Count every line of the data that includes "vous". State only the number.
• • • •
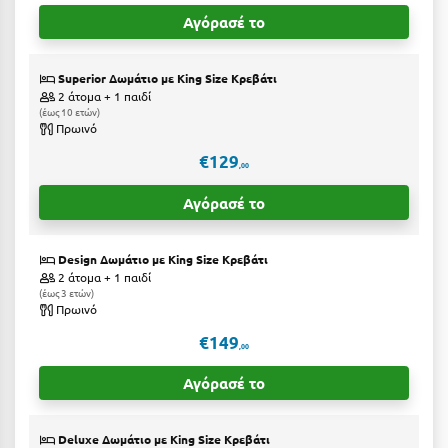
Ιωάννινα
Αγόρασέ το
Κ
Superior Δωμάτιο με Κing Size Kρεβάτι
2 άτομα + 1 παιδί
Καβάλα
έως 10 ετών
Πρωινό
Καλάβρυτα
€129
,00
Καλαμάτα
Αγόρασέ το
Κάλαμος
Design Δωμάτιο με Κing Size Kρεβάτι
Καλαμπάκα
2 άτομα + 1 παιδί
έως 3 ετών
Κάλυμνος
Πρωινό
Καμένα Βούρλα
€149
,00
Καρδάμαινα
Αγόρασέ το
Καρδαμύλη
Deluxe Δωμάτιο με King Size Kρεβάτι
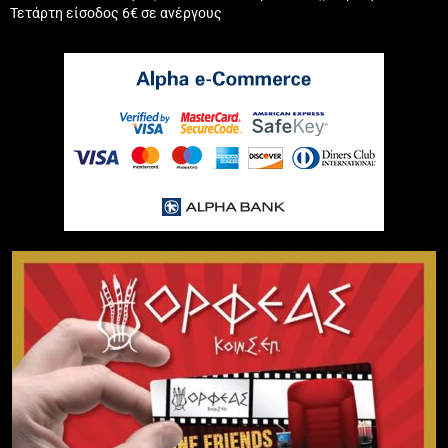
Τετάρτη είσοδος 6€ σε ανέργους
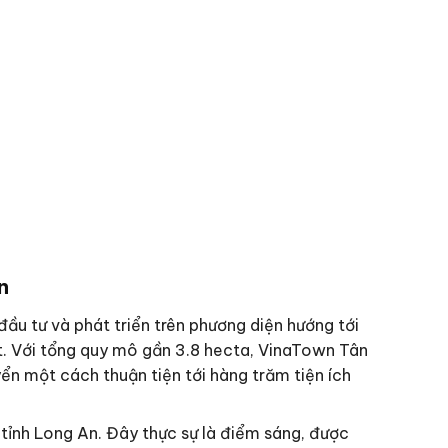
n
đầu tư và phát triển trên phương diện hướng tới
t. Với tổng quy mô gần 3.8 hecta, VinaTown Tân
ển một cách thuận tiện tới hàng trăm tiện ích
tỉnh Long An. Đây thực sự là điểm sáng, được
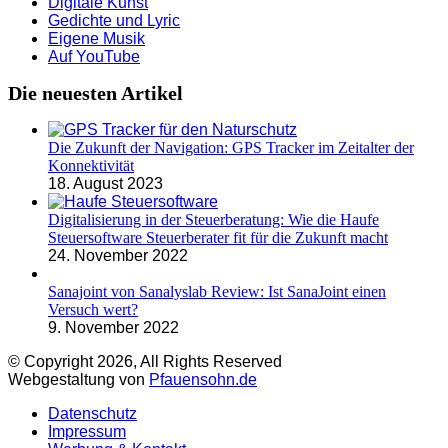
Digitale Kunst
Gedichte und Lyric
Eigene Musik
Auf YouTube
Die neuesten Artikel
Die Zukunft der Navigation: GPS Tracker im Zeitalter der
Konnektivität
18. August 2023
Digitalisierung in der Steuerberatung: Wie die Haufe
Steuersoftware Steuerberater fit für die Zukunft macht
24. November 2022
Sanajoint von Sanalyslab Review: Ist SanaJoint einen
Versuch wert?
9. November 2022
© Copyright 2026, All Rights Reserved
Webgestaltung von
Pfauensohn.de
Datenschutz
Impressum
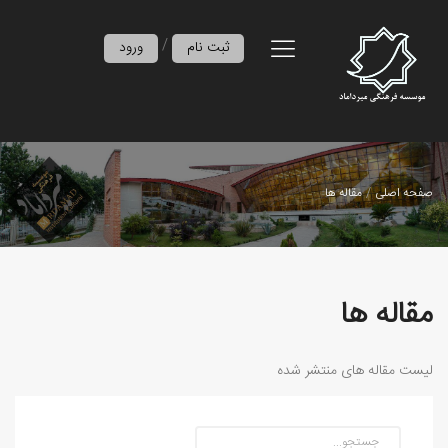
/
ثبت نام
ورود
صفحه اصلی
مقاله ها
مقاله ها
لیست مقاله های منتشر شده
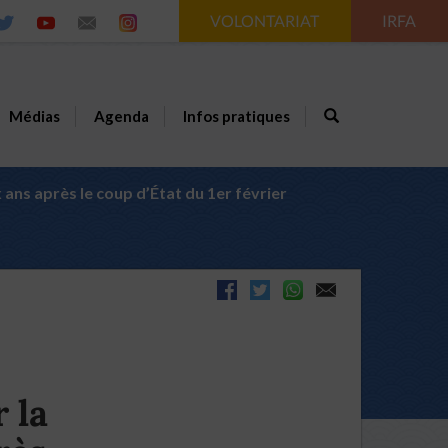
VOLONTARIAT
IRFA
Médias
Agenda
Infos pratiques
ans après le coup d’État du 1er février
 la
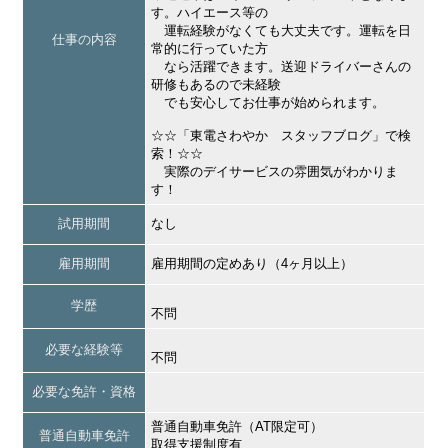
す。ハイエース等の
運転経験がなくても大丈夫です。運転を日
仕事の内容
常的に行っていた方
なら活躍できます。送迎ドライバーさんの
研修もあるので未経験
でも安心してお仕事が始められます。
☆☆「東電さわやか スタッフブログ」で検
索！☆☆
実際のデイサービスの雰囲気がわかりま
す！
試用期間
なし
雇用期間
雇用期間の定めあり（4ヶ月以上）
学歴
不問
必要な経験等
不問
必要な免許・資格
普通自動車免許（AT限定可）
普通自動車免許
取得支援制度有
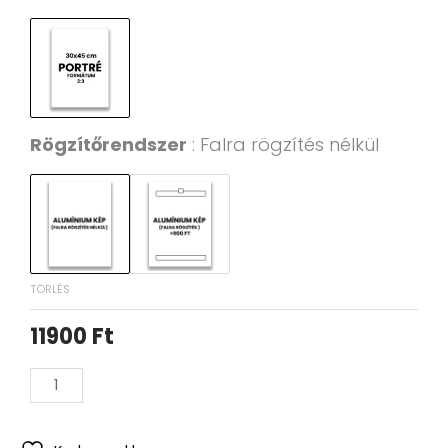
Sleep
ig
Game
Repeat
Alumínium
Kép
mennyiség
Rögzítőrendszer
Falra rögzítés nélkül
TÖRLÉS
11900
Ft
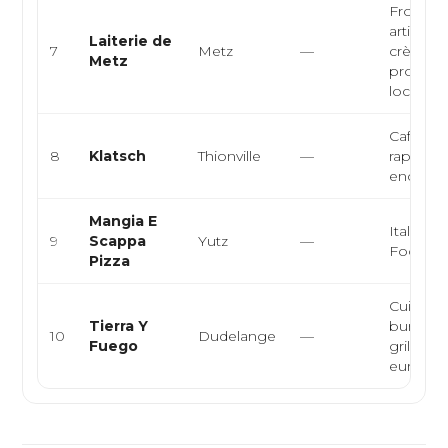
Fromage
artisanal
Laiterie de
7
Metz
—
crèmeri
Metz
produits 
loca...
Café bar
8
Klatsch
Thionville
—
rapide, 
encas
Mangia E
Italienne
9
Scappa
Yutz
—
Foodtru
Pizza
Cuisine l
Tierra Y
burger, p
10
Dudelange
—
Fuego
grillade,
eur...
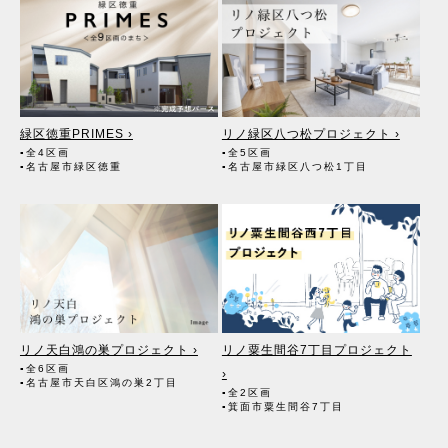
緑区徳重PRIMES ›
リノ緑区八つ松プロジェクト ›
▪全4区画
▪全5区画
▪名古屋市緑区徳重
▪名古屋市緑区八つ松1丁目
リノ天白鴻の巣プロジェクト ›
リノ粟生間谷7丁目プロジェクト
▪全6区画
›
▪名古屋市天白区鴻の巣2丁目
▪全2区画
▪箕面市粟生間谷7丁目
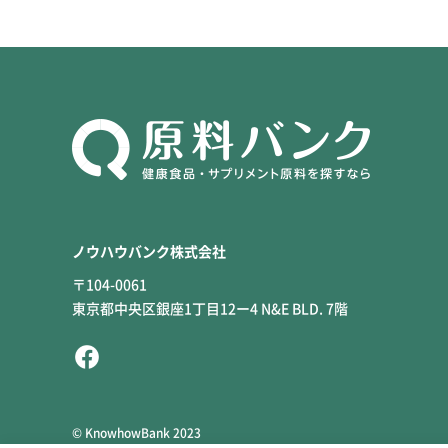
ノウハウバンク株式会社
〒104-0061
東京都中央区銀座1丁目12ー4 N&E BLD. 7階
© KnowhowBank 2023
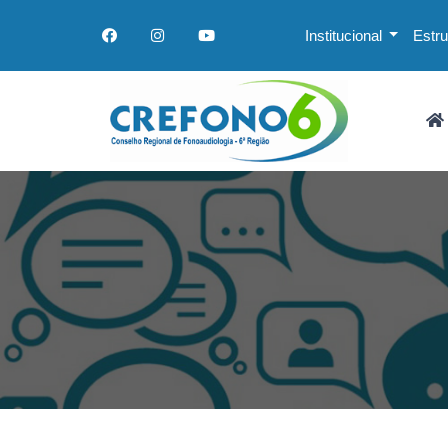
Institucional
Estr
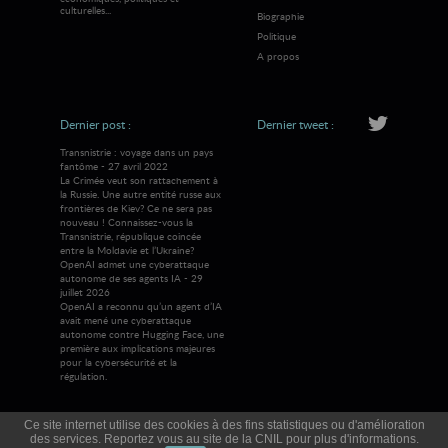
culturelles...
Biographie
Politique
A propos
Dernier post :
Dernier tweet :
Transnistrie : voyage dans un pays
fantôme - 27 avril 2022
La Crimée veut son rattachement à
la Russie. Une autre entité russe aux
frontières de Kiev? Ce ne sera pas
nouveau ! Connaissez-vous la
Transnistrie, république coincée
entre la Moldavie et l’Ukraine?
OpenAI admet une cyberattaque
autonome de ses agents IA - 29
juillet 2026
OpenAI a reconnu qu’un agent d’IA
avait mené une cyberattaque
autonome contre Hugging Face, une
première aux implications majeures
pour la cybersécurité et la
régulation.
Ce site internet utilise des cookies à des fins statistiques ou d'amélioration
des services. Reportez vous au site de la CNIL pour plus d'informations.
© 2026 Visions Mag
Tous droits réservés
• • • •
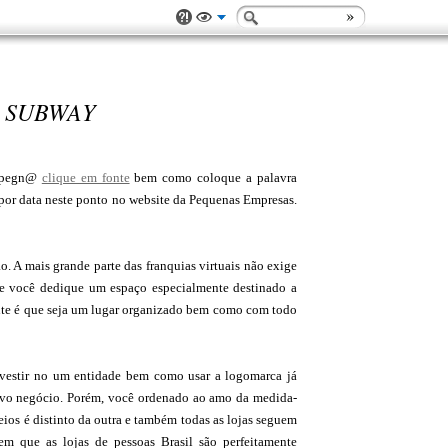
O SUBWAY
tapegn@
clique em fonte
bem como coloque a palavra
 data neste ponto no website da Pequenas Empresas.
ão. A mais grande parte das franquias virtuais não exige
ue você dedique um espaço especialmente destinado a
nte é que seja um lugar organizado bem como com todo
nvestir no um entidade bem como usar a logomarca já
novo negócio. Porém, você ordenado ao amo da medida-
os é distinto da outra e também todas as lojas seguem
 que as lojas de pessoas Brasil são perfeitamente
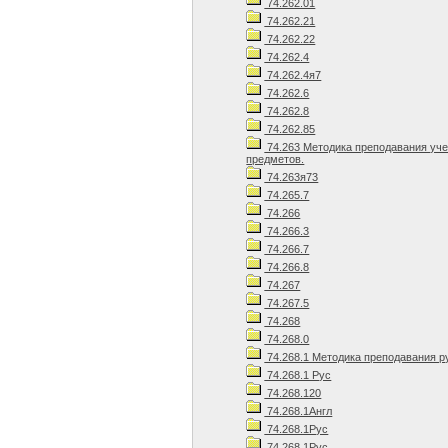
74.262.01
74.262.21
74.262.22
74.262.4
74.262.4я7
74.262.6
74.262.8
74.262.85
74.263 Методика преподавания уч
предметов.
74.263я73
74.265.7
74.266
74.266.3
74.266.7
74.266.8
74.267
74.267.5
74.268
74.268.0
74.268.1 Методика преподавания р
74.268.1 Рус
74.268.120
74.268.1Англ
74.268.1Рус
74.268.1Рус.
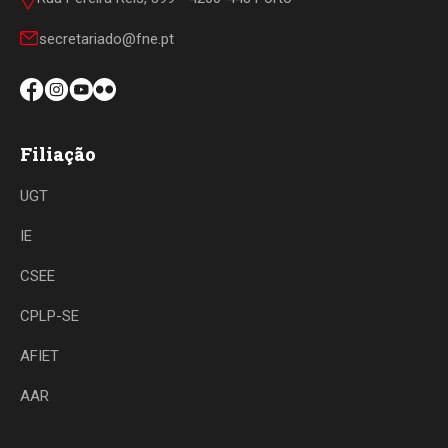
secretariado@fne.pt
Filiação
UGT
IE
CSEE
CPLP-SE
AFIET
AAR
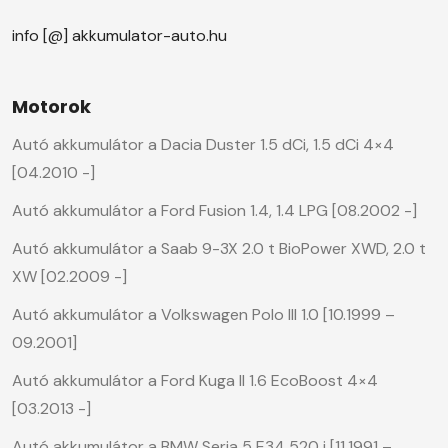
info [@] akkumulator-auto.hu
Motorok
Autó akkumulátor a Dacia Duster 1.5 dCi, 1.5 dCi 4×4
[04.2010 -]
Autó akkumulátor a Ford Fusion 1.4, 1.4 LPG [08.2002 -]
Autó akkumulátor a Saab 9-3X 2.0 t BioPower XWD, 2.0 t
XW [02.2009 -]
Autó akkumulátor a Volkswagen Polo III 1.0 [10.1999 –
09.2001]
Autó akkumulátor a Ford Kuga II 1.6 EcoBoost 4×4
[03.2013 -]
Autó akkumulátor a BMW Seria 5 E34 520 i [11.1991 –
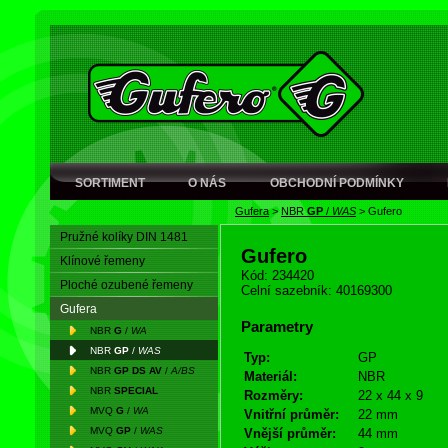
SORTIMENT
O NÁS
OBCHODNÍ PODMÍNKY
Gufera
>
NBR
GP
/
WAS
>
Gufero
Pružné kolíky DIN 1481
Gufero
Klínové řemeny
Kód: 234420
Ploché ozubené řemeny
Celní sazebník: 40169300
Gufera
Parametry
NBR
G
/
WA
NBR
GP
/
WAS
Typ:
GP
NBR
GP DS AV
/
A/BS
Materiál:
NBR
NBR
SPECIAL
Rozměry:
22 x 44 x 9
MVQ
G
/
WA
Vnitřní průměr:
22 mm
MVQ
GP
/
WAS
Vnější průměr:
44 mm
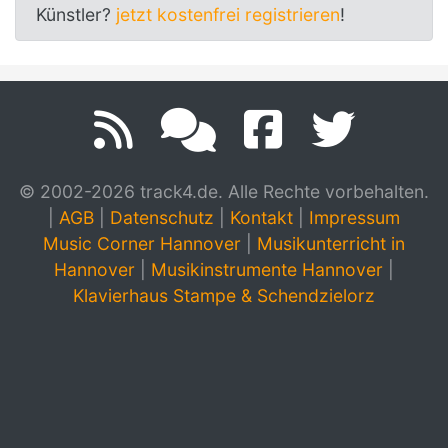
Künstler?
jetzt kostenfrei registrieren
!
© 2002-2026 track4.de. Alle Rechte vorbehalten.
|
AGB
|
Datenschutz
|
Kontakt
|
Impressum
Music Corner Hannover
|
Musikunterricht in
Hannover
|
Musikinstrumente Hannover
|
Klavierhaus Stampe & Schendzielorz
• • • •
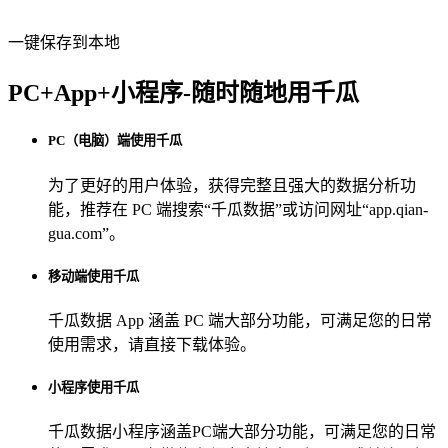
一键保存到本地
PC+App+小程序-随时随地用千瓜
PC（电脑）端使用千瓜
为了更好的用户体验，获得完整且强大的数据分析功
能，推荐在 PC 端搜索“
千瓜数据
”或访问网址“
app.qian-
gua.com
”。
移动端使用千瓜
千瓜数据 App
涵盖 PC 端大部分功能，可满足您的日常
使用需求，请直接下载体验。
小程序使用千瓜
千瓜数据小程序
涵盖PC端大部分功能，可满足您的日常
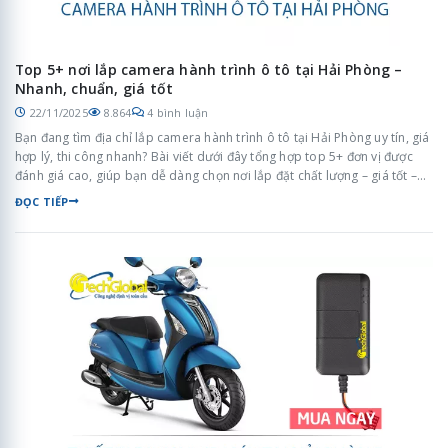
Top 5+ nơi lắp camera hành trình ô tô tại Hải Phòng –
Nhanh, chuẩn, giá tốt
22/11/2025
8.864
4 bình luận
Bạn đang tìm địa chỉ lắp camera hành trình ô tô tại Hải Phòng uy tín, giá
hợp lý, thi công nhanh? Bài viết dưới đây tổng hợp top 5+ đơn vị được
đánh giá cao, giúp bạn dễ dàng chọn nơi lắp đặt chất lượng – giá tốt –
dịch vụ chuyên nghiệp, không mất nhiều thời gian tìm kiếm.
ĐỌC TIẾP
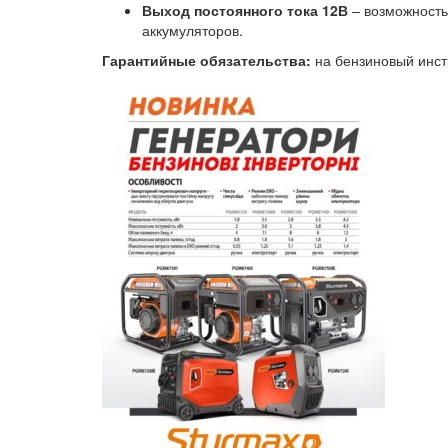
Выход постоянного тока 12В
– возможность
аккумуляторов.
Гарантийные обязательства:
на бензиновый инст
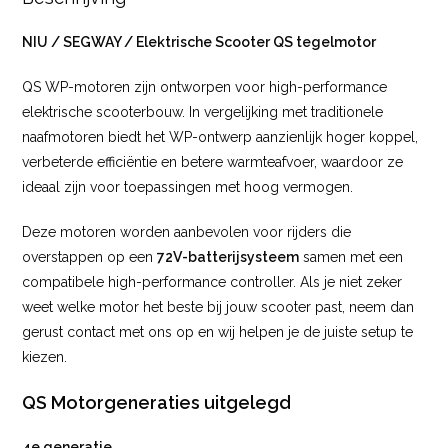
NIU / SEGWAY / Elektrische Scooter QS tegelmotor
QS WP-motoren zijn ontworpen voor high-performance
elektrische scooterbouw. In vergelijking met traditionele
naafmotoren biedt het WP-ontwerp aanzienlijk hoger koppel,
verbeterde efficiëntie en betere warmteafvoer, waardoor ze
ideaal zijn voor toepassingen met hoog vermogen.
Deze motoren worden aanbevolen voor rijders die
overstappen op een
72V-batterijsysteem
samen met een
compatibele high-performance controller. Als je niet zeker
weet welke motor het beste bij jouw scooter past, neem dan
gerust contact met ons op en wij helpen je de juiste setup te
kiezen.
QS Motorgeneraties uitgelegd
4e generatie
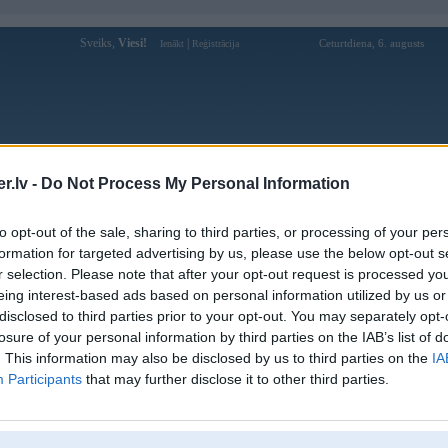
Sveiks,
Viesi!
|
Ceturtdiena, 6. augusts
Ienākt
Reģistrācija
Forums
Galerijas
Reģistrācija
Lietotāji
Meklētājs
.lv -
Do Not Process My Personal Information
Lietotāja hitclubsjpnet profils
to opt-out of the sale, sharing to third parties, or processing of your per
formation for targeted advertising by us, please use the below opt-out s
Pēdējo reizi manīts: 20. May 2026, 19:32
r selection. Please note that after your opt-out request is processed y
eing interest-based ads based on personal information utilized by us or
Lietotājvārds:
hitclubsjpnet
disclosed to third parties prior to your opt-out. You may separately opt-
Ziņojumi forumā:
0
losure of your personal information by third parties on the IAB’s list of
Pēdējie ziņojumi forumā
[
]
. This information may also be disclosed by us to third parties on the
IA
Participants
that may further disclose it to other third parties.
• • • •
WRITTEN ANSWER:
2